В трактате Гарманна приводится и современный ему случай: один господин, когда его умершую жену несли на кладбище, попросил могильщиков нести ее осторожно, чтобы не причинить ей боли. Как мы видим, в то время даже думающие люди не могли понять простой вещи: если «покойник» испытывает боль (надо полагать, показывает ее тем или иным способом, видимо, вызывающим ужас у невежд), то он живой и просто находится в коме. И его надо не нести закапывать в землю, а лечить и вытаскивать из комы, возвращать к жизни.
Описываются народные представления, будто тело умершего способно слышать и вспоминать, а потому, продолжает Гарманн, везде рекомендуется не говорить вблизи мертвеца больше, чем нужно «для его потребности и чести». Под «потребностью» имеется в виду обычай несколько раз окликать умершего по имени, чтобы удостовериться в его смерти. Надо заметить, что этот обычай жив у нас и сегодня, и точно так окликал врач умершего Льва Толстого, о чем подробнее мы поговорим ниже.
Здесь мы тоже видим неосознаваемую проверку мертвеца на его коматозность. Неосознаваемую, так как Гарманн говорит о том, что слышать и понимать способен именно мертвец, хотя ясно совершенно, что такой способностью может обладать только коматозник, а не мертвое тело.
Позже Гарманн будет осужден последующими биографами знаменитых врачей как человек легковерный, «принимающий как факт любой немыслимый рассказ». Гарманн и в самом деле колеблется в выборе позиции: с одной стороны, вера в чувствительность трупа хотя и широко распространена в народе, отвергается ортодоксальными учеными как суеверие; с другой же стороны, немало достоверных наблюдений говорит в пользу именно этого, осуждаемого наукой представления.
На мой взгляд, все решалось бы просто, если бы Гарманн четко различил труп от коматозника. Никаких в таком случае проблем с наукой нет, а зато фактура была бы наукой не отвергнута, а зачтена в багаж научных знаний по вопросу летаргии.
Не сумев разобраться в азах — где мертвое, а где живое, дрезденский врач, в конечном итоге, склоняется к признанию тезиса о чувствительности мертвого тела. Как он пишет, если свидетельства кровотечения в присутствии убийцы остаются сомнительными (с его точки зрения!), то есть немало других признаков активности мертвецов. Волосы, ногти и зубы продолжают расти у человека и после смерти (вздорное представление, существующее и в наши дни и полностью опровергнутое судебной медициной, которая в этом видит только процесс усыхания тела от потери влаги). Гарманн продолжает: на трупе может выступать пот, эрекция полового органа мертвеца также подтверждается многими наблюдениями, особенно у повешенных.

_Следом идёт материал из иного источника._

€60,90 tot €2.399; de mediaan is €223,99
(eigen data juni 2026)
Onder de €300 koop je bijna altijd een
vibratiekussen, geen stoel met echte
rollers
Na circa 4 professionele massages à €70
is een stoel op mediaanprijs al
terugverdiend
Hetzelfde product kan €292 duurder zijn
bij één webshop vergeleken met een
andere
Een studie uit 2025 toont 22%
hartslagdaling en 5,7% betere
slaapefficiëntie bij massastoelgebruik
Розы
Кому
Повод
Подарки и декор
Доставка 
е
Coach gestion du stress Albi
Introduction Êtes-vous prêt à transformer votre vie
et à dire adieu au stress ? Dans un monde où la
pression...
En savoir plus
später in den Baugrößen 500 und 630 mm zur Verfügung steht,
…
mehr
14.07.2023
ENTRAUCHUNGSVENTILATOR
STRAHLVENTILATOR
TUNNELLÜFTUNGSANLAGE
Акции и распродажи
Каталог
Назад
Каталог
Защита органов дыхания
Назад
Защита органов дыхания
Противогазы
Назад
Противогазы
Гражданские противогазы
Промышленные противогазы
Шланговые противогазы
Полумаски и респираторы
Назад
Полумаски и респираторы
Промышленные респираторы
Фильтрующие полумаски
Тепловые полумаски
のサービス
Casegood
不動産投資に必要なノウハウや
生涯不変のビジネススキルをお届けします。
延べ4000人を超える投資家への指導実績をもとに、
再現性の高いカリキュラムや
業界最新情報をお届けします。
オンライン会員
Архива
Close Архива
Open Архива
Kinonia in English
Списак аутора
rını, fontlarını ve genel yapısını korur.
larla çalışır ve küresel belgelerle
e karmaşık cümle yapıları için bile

На самом деле последнее обстоятельство объясняется только чистой физиологией — приливом крови в низлежащие области тела и заполением кровью всех сосудов. Но автор той эпохи находит в этом нечто большее, якобы отражающие некие следы жизни. Ходили рассказы о некоторых любителях острых ощущений, пытавшихся насладиться половым возбуждением, которое, как считалось, испытывает человек в первые минуты после повешения (очередное суеверие), но часто не успевавших вовремя остановить этот изысканный эксперимент. Когда раздевали солдат, павших на поля боя, пишет Гарманн, то их находили в том состоянии, в каком они были бы, если бы сражались в любовной битве. Врач добавляет, что эрекцию у покойников можно вызвать, если впрыснуть в артерии трупа некую жидкость.

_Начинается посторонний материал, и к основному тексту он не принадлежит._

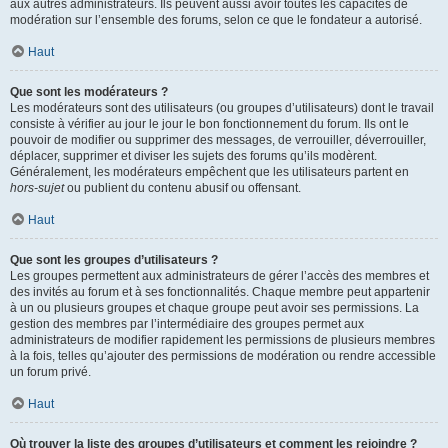
aux autres administrateurs. Ils peuvent aussi avoir toutes les capacités de
modération sur l’ensemble des forums, selon ce que le fondateur a autorisé.
Haut
Que sont les modérateurs ?
Les modérateurs sont des utilisateurs (ou groupes d’utilisateurs) dont le travail
consiste à vérifier au jour le jour le bon fonctionnement du forum. Ils ont le
pouvoir de modifier ou supprimer des messages, de verrouiller, déverrouiller,
déplacer, supprimer et diviser les sujets des forums qu’ils modèrent.
Généralement, les modérateurs empêchent que les utilisateurs partent en
hors-sujet
ou publient du contenu abusif ou offensant.
Haut
Que sont les groupes d’utilisateurs ?
Les groupes permettent aux administrateurs de gérer l’accès des membres et
des invités au forum et à ses fonctionnalités. Chaque membre peut appartenir
à un ou plusieurs groupes et chaque groupe peut avoir ses permissions. La
gestion des membres par l’intermédiaire des groupes permet aux
administrateurs de modifier rapidement les permissions de plusieurs membres
à la fois, telles qu’ajouter des permissions de modération ou rendre accessible
un forum privé.
Haut
Où trouver la liste des groupes d’utilisateurs et comment les rejoindre ?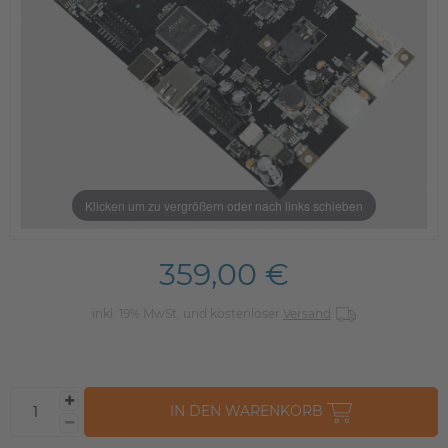
Klicken um zu vergrößern oder nach links schieben
359,00 €
inkl. 19% MwSt. und kostenloser
Versand
IN DEN WARENKORB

Здесь снова вопрос наличия кровяного давления в теле трупа или коматозника. Никакой «любви» тут нет и близко. А эрекцию у свежих покойников может вызвать яд кобры, действие которого основано на том, что кровь превращается в коллоид, загустевает и несколько расширяется в объеме. Следует также добавить, что античные авторы, описывая медленную смерть распятого человека, указывают, что на второй день у еще живого казненного наступает непроизвольная эрекция от прилива крови в низлежащую часть тела, что причиняет ему мучительную боль — наравне с мукой от других обездвиженных членов тела. Мучительная эрекция — часть пытки распятием.

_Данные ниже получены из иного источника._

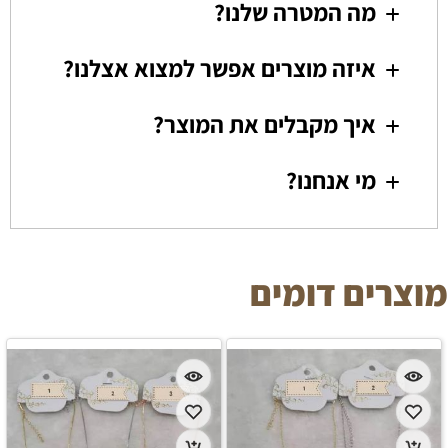
מה המטרה שלנו?
איזה מוצרים אפשר למצוא אצלנו?
איך מקבלים את המוצר?
מי אנחנו?
מוצרים דומים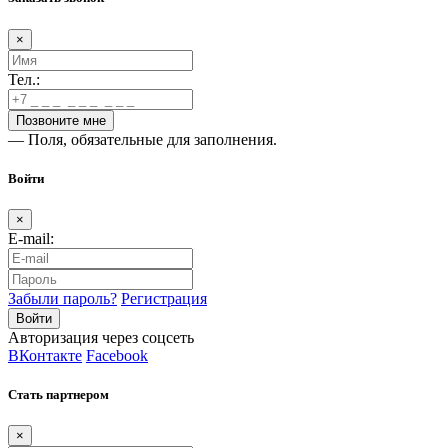
×
Тел.:
— Поля, обязательные для заполнения.
Войти
×
E-mail:
Забыли пароль?
Регистрация
Авторизация через соцсеть
ВКонтакте
Facebook
Стать партнером
×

Представление о чувствительности трупа было тесно связано с идеей неделимости тела, ни один элемент которого не может жить отдельно от всего целого. Гарманн отдает дань модной тогда теме пересадки органов и сообщает несколько случаев, якобы точно документированных. Так, один дворянин лишился на войне носа, ему приставили нос другого человека, операция удалась, и новый нос оставался некоторое время на своем месте, пока вдруг не начал гнить. Выяснилось, что именно тогда первоначальный владелец носа скончался, увлекая за собой в пучину разложения и свой нос, находившийся далеко от него.
Вообще говоря, у меня тут возникает подозрение — не эта ли история стала источником для гоголевской повести «Нос»? Во всяком случае, меня тревожит более судьба первоначального владельца носа, который его как бы отдал — и с чем же он жил все это время? Странная история.